» What you will do
How many lines in the data hold the string "jamais"? State the number alone.

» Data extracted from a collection
· · · · · · ·
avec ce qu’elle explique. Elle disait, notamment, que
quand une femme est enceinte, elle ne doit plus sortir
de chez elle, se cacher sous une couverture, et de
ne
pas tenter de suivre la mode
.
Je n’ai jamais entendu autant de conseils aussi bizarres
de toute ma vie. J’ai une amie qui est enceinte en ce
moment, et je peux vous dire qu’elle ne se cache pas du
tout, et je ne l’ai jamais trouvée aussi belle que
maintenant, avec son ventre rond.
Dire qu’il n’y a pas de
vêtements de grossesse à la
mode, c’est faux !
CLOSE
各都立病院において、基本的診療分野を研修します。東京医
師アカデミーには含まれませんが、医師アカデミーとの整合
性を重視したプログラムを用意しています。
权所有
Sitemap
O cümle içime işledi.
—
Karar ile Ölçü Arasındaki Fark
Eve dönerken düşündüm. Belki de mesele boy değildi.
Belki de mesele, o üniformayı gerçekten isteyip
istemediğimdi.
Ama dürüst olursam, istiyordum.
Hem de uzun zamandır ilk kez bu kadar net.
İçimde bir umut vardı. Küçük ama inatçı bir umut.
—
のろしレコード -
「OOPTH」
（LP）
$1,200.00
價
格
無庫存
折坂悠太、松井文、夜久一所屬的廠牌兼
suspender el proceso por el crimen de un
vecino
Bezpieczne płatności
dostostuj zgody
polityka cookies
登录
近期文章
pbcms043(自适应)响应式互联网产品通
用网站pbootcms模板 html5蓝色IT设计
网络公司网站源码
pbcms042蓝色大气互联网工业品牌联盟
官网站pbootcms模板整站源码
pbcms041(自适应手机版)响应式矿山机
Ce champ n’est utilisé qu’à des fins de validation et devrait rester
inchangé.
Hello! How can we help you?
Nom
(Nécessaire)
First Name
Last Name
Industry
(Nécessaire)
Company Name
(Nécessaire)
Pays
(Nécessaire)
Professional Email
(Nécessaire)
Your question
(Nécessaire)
· · · · · · ·
» Your response
2